Saturday, October 31, 2020

For Banks, Self Assessments Are Hard

Self assessments are hard, period. Not just in banks. But since this is a banking blog, let's focus there.

Strategic plans should include a fact-based self assessment. Some call it a situation analysis, others an environmental scan. They usually include a SWOT, which some people dislike but I find the vitriol around a SWOT to be mostly related to them not being honest or laundry lists of things the management team plan on doing nothing about.

Strength: The Management Team. Which for some might be true. Is it supported by low turnover rates of top performing employees, deeper relationships with customers, superior financial performance?

I recognize that everything can't have a SMART goal (specific, measurable, aggressive yet achievable, relevant, and time-based).

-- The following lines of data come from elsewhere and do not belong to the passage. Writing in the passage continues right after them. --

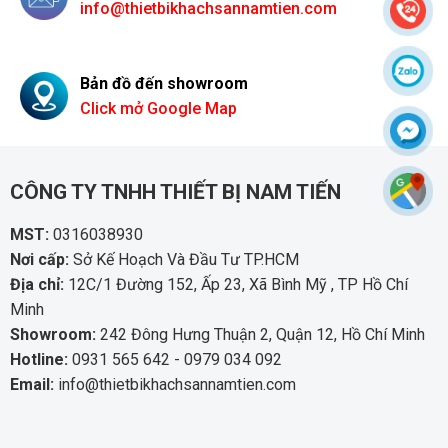
info@thietbikhachsannamtien.com
Bản đồ đến showroom
Click mở Google Map
CÔNG TY TNHH THIẾT BỊ NAM TIẾN
MST:
0316038930
Nơi cấp:
Sở Kế Hoạch Và Đầu Tư TP.HCM
Địa chỉ:
12C/1 Đường 152, Ấp 23, Xã Bình Mỹ , TP Hồ Chí
Minh
Showroom:
242 Đông Hưng Thuận 2, Quận 12, Hồ Chí Minh
Hotline:
0931 565 642 - 0979 034 092
Email:
info@thietbikhachsannamtien.com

But if you are going to say your "culture" is a strength, I'm going to ask why, and what does that get you.

So should you. 

Culture is something that I recently focused on during a couple speeches (virtual, of course) on creating alignment between your culture and strategy. Because culture is the environment you create that promotes or inhibits execution. Do you have a culture of innovation, empowerment, and positive accountability?

Most financial institutions would like to have such a culture. Because that is the environment that can lead to rank-and-file employees that recognize a need, be it a product or service, among your most profitable customer cohorts, and makes a business case for it (innovation and empowerment). That environment can lead to a project team with diverse functional expertise that is tasked with implementation, and not in six to twelve months (positive accountability). 

In my talk about linking strategy and culture, I finished with the following "What Now":


1.  Adopt a clear strategy that maps where you are to where you want to be.

Imagine that.


2.  Articulate the culture you want, and perform an honest assessment of the one you have.

No hubris please.


3. Identify the initiatives you must take to align strategy, culture, and accountabilities.

Positive accountabilities whenever possible to maximize the performance of those under your charge. See my post on this here


If you build the culture you want, you will likely perform a fact-based self-assessment with the ability to capitalize on your bank's strengths and fix or avoid the weaknesses.